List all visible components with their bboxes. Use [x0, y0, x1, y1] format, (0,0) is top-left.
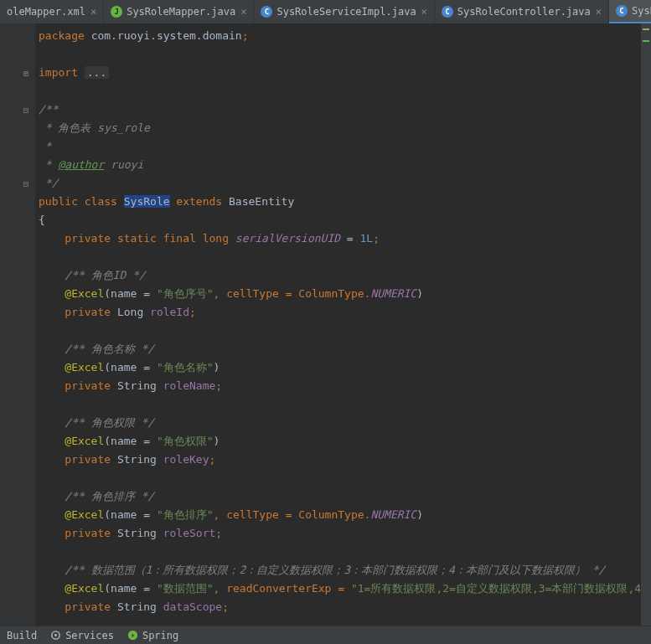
tab-label: oleMapper.xml [7, 6, 85, 18]
code-editor[interactable]: package com.ruoyi.system.domain; import … [35, 23, 651, 626]
java-interface-icon: J [111, 6, 122, 18]
tab-sysrolecontroller[interactable]: C SysRoleController.java × [435, 0, 609, 23]
java-class-icon: C [616, 5, 628, 17]
close-icon[interactable]: × [90, 6, 96, 18]
build-tool-button[interactable]: Build [7, 630, 37, 641]
editor-area: ⊞ ⊟ ⊟ package com.ruoyi.system.domain; [0, 23, 651, 626]
services-icon [50, 630, 61, 641]
status-bar: Build Services Spring [0, 626, 651, 644]
tab-sysrolemapper[interactable]: J SysRoleMapper.java × [104, 0, 254, 23]
services-tool-button[interactable]: Services [50, 630, 114, 641]
tab-label: SysRoleMapper.java [127, 6, 235, 18]
tab-sysroleserviceimpl[interactable]: C SysRoleServiceImpl.java × [254, 0, 434, 23]
status-label: Services [65, 630, 114, 641]
spring-icon [127, 630, 138, 641]
tab-label: SysRoleController.java [457, 6, 591, 18]
status-label: Spring [142, 630, 178, 641]
editor-tab-bar: oleMapper.xml × J SysRoleMapper.java × C… [0, 0, 651, 23]
svg-point-1 [54, 634, 57, 636]
tab-sysrole[interactable]: C SysRole.java × [609, 0, 651, 23]
close-icon[interactable]: × [596, 6, 602, 18]
tab-label: SysRoleServiceImpl.java [276, 6, 416, 18]
spring-tool-button[interactable]: Spring [127, 630, 178, 641]
tab-mapper-xml[interactable]: oleMapper.xml × [0, 0, 104, 23]
tab-label: SysRole.java [632, 5, 651, 17]
editor-scrollbar[interactable] [641, 23, 651, 626]
close-icon[interactable]: × [421, 6, 427, 18]
status-label: Build [7, 630, 37, 641]
close-icon[interactable]: × [240, 6, 246, 18]
gutter: ⊞ ⊟ ⊟ [0, 23, 35, 626]
java-class-icon: C [261, 6, 272, 18]
java-class-icon: C [442, 6, 453, 18]
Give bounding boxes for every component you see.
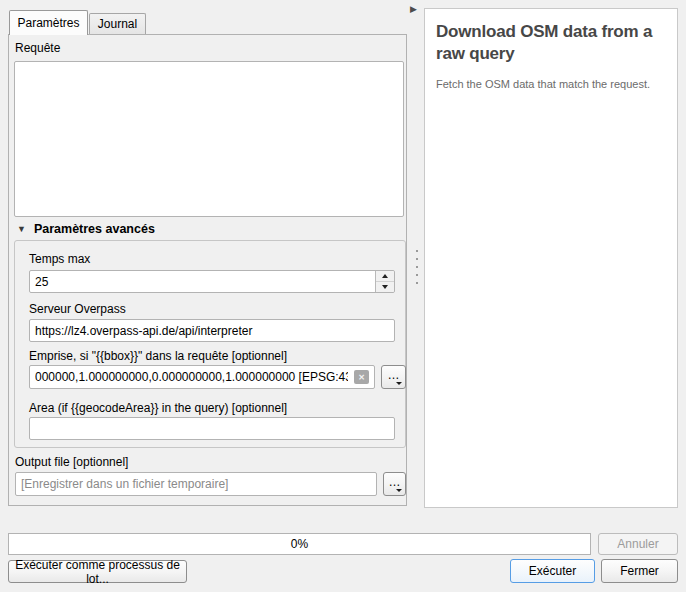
- progress-bar: 0%: [8, 533, 591, 555]
- menu-indicator-icon: [396, 489, 402, 492]
- run-as-batch-button[interactable]: Exécuter comme processus de lot...: [8, 560, 187, 583]
- extent-label: Emprise, si "{{bbox}}" dans la requête […: [29, 349, 287, 363]
- advanced-params-group: Temps max Serveur Overpass Emprise, si "…: [14, 240, 406, 448]
- help-panel-collapse-button[interactable]: ▶: [410, 4, 417, 14]
- area-input[interactable]: [29, 417, 395, 440]
- help-description: Fetch the OSM data that match the reques…: [436, 78, 666, 90]
- timeout-label: Temps max: [29, 252, 90, 266]
- help-panel: Download OSM data from a raw query Fetch…: [424, 8, 678, 508]
- run-button[interactable]: Exécuter: [510, 559, 595, 583]
- advanced-params-header[interactable]: ▼ Paramètres avancés: [17, 222, 155, 236]
- spin-buttons: [375, 271, 394, 292]
- server-label: Serveur Overpass: [29, 302, 126, 316]
- tab-journal[interactable]: Journal: [89, 13, 146, 34]
- clear-icon[interactable]: ✕: [354, 370, 369, 384]
- help-title: Download OSM data from a raw query: [436, 21, 666, 65]
- extent-browse-button[interactable]: …: [381, 365, 406, 389]
- spin-down-icon: [382, 285, 388, 289]
- spin-up-button[interactable]: [376, 271, 394, 282]
- output-file-input[interactable]: [15, 472, 377, 496]
- tab-parametres[interactable]: Paramètres: [9, 10, 88, 35]
- output-browse-label: …: [389, 475, 401, 489]
- parameters-pane: Requête ▼ Paramètres avancés Temps max S…: [8, 34, 407, 506]
- server-input[interactable]: [29, 319, 395, 342]
- query-textarea[interactable]: [14, 61, 404, 217]
- timeout-input[interactable]: [30, 271, 375, 292]
- output-browse-button[interactable]: …: [383, 472, 406, 496]
- collapse-arrow-icon: ▼: [17, 225, 26, 234]
- progress-text: 0%: [291, 537, 308, 551]
- timeout-spinbox[interactable]: [29, 270, 395, 293]
- output-file-label: Output file [optionnel]: [15, 455, 128, 469]
- query-label: Requête: [15, 41, 60, 55]
- cancel-button[interactable]: Annuler: [598, 533, 678, 555]
- menu-indicator-icon: [396, 382, 402, 385]
- close-button[interactable]: Fermer: [601, 559, 678, 583]
- area-label: Area (if {{geocodeArea}} in the query) […: [29, 401, 287, 415]
- extent-input[interactable]: [29, 365, 375, 389]
- extent-field-wrap: ✕: [29, 365, 375, 389]
- splitter-handle[interactable]: [416, 250, 418, 288]
- advanced-params-title: Paramètres avancés: [34, 222, 155, 236]
- spin-down-button[interactable]: [376, 282, 394, 292]
- extent-browse-label: …: [388, 368, 400, 382]
- spin-up-icon: [382, 274, 388, 278]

^^^^^^^^

* Exercise aim *
Please state how many lines of the data hold the string "output", with nothing else in your reply.

* Response *
4